Board Debugging on the NPU
Debugging with DumpTensor and printf
The functions of printing board data on the NPU include DumpTensor and printf. DumpTensor is used to print the data of a specified tensor, and printf is used to print scalar and string information.
Usage:
- In the following example of DumpTensor, srcLocal indicates the tensor to be printed, 5 indicates the additional custom information, such as the current code line number, and dataLen indicates the number of elements. For details about the usage and restrictions of the DumpTensor API, see DumpTensor.
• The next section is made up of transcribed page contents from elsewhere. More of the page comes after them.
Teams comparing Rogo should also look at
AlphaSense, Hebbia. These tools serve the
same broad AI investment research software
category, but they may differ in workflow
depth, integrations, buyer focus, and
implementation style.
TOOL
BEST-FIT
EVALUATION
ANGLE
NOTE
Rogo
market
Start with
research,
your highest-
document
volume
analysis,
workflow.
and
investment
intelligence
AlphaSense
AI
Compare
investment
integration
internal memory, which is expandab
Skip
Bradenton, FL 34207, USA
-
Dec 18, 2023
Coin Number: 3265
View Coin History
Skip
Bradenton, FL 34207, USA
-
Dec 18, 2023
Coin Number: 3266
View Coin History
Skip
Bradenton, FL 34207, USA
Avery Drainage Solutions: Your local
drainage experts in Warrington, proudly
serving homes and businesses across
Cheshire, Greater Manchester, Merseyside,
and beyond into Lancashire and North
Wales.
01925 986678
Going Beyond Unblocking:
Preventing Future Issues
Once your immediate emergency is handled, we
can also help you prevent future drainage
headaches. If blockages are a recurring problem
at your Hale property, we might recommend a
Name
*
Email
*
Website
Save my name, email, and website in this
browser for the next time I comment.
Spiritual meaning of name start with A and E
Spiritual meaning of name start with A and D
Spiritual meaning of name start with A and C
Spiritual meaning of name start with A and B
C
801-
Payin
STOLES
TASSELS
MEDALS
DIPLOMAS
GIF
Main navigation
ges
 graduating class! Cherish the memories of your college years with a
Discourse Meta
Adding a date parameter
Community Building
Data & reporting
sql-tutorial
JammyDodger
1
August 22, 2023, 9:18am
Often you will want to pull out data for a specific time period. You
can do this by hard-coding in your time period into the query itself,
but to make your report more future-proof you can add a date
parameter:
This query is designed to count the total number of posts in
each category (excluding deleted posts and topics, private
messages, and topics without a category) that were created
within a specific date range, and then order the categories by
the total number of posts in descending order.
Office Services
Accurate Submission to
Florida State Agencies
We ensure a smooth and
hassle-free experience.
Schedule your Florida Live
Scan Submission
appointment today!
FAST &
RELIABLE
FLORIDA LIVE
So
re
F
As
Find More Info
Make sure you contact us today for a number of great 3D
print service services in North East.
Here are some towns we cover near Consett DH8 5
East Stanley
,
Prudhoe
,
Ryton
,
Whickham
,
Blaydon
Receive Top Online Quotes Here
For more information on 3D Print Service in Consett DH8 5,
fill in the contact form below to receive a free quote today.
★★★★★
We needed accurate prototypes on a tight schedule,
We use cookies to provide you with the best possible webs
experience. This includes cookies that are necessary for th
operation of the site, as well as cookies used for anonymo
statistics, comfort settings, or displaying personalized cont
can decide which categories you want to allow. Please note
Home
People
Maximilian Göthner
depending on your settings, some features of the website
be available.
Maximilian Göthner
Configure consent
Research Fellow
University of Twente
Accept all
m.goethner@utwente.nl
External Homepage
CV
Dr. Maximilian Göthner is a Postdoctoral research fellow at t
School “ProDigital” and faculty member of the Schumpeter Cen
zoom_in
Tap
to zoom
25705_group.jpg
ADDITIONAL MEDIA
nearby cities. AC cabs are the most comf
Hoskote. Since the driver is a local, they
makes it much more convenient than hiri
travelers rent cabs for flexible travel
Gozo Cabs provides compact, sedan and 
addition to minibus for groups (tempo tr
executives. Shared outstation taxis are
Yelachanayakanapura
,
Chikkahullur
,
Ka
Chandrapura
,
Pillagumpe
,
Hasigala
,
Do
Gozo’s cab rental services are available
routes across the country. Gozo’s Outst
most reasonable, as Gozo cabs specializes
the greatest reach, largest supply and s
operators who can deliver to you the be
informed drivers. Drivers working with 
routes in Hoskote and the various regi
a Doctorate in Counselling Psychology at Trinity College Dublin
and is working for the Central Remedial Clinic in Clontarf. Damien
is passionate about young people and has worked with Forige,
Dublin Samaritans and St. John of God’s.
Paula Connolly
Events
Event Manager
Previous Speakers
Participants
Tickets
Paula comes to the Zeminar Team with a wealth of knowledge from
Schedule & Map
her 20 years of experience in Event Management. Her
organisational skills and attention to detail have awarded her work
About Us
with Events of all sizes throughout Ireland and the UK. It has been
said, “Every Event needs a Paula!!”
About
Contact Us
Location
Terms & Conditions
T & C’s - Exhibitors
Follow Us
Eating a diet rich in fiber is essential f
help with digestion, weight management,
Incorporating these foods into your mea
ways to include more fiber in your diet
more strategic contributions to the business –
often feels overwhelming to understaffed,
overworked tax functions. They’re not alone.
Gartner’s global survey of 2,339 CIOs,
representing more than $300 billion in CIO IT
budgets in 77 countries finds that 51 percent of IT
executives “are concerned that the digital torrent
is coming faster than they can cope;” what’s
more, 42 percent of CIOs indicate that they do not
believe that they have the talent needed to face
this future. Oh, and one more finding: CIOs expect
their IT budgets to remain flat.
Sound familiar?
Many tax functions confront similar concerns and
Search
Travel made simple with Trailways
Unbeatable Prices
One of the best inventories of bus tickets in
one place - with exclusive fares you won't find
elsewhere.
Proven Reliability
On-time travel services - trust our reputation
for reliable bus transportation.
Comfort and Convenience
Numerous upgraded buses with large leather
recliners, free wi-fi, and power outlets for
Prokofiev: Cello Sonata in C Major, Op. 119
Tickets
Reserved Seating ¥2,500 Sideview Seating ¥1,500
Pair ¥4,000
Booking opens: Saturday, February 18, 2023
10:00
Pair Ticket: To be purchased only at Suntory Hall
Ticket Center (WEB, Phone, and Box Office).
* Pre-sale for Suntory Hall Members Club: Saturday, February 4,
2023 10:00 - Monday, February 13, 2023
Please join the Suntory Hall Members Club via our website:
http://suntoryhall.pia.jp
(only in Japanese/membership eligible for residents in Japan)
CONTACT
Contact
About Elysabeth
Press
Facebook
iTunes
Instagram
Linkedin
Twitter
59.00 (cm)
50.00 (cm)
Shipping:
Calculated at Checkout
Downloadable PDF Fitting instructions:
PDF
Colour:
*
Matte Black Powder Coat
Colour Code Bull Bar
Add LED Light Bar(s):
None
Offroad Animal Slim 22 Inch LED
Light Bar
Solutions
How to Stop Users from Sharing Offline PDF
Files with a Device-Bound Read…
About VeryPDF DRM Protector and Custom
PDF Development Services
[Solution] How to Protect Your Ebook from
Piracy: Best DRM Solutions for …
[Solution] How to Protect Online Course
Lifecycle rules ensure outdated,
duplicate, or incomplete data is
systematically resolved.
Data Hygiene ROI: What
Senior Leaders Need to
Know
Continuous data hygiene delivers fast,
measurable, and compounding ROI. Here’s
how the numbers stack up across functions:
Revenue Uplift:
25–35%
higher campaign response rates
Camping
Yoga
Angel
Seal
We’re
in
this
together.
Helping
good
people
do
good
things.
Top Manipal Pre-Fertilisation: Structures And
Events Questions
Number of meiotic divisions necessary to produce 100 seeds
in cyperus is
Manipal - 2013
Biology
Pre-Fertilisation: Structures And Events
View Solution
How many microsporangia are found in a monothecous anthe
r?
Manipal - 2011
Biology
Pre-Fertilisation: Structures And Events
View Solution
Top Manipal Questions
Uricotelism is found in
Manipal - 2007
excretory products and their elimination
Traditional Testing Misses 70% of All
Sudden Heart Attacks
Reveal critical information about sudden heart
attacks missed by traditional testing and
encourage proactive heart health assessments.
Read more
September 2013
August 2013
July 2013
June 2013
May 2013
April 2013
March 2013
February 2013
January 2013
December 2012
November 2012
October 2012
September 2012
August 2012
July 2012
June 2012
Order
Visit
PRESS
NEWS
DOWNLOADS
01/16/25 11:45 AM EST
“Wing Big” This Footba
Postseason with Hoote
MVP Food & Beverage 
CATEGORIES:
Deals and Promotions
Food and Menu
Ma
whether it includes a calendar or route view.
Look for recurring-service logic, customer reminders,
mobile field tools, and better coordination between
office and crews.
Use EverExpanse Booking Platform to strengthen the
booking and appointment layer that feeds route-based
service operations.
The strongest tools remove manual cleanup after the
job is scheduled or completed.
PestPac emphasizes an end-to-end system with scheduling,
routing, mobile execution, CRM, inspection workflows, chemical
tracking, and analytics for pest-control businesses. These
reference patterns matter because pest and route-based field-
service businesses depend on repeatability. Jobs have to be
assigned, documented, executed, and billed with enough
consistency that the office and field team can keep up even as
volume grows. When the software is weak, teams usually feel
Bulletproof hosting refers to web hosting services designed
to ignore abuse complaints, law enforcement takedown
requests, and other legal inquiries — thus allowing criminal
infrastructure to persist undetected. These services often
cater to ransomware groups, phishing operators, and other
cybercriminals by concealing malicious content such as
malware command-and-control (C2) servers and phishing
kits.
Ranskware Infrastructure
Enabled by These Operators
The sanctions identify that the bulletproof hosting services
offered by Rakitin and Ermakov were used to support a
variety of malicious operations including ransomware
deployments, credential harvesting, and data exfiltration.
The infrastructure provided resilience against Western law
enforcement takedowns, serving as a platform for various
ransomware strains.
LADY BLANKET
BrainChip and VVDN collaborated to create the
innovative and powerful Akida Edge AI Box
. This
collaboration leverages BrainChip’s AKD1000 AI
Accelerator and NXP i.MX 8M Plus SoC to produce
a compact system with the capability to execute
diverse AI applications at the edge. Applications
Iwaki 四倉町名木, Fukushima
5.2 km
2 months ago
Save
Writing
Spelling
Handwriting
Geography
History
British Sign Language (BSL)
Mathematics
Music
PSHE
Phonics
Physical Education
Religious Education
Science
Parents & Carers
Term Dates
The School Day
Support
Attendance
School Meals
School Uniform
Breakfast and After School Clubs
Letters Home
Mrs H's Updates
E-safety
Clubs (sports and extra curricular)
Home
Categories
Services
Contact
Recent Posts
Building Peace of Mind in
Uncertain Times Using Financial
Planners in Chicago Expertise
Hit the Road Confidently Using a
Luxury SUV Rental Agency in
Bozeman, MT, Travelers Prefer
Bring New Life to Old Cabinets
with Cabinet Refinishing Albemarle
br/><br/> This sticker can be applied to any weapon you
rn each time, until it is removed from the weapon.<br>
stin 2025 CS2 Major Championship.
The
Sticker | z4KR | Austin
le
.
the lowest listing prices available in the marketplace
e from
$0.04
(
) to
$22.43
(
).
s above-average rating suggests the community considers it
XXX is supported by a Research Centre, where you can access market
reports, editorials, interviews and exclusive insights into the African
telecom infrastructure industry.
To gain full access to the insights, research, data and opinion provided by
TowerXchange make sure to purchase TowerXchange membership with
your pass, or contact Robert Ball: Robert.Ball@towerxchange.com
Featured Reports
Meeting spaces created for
1DumpTensor(srcLocal,5, dataLen);
During dump, the corresponding DumpHead (32 bytes) is added before the dump information of each block core to record the core ID and resource usage. DumpTensorHead (32 bytes) is also added before the tensor data to be dumped each time to record tensor information. An example of the printing result is as follows:
1 2 3 4 5 6 7 8 9 10
DumpTensor: desc=5, addr=0, data_type=float16, position=UB, dump_size=32 [19.000000, 4.000000, 38.000000, 50.000000, 39.000000, 67.000000, 84.000000, 98.000000, 21.000000, 36.000000, 18.000000, 46.000000, 10.000000, 92.000000, 26.000000, 38.000000, 39.000000, 9.000000, 82.000000, 37.000000, 35.000000, 65.000000, 97.000000, 59.000000, 89.000000, 63.000000, 70.000000, 57.000000, 35.000000, 3.000000, 16.000000, 42.000000] DumpTensor: desc=5, addr=100, data_type=float16, position=UB, dump_size=32 [6.000000, 34.000000, 52.000000, 38.000000, 73.000000, 38.000000, 35.000000, 14.000000, 67.000000, 62.000000, 30.000000, 49.000000, 86.000000, 37.000000, 84.000000, 18.000000, 38.000000, 18.000000, 44.000000, 21.000000, 86.000000, 99.000000, 13.000000, 79.000000, 84.000000, 9.000000, 48.000000, 74.000000, 52.000000, 99.000000, 80.000000, 53.000000] ... DumpTensor: desc=5, addr=0, data_type=float16, position=UB, dump_size=32 [35.000000, 41.000000, 41.000000, 22.000000, 84.000000, 49.000000, 60.000000, 0.000000, 90.000000, 14.000000, 67.000000, 80.000000, 16.000000, 46.000000, 16.000000, 83.000000, 6.000000, 70.000000, 97.000000, 28.000000, 97.000000, 62.000000, 80.000000, 22.000000, 53.000000, 37.000000, 23.000000, 58.000000, 65.000000, 28.000000, 4.000000, 29.000000]
- The following is an example of the printf printing. For details about the usage and restrictions of the printf API, see printf.
1printf("fmt string %d", 0x123);
Using msSanitizer to Detect Exceptions
msSanitizer is an exception detection tool based on Ascend AI Processor. It provides memory check, contention check, uninitialization check, and synchronization check in single-operator development scenarios.
- Memory check: During operator development, the tool can locate memory problems such as illegal read/write, multi-core corruption, non-aligned access, memory leak, and illegal release. In addition, the tool can detect the memory of the CANN software stack, helping users locate the module with memory exception in the software stack.
- Contention check: The tool helps users locate data contention problems that may be caused by contention risks, including intra-core contention and inter-core contention. Intra-core contention includes inter-pipeline contention and intra-pipeline contention.
- Uninitialization check: The tool helps users locate dirty data read problems that may be caused by uninitialized memory.
- Synchronization check: The tool helps users locate synchronization failures in subsequent operators due to unpaired synchronization instructions in the preceding operators.
For details, see msSanitizer (Anomaly Detection).
This function is supported only in the following scenarios:
- Call operators through the method in Kernel Launch Based on a Sample Project.
- Call operators through single-operator APIs.
- Call a single-operator API (aclnnxxx) indirectly (single-operator calling in the PyTorch framework).
Using msDebug for Operator Debugging
msDebug is an operator debugging tool for Ascend devices. It is used to debug operator programs running on NPUs and provides debugging methods for operator developers. msDebug can debug all Ascend operators, including Ascend C operators (Vector, Cube, and fused operators). The specific functions include breakpoint setting, variable and memory printing, single-step debugging, running interruption, core switching, program status check, debugging information display, and core dump file parsing. You can select the functions as needed. For details, see msDebug (Operator Debugging).
- Call operators through the method in Kernel Launch Based on a Sample Project.
- Call operators through single-operator APIs.
- Call a single-operator API (aclnnxxx) indirectly (single-operator calling in the PyTorch framework).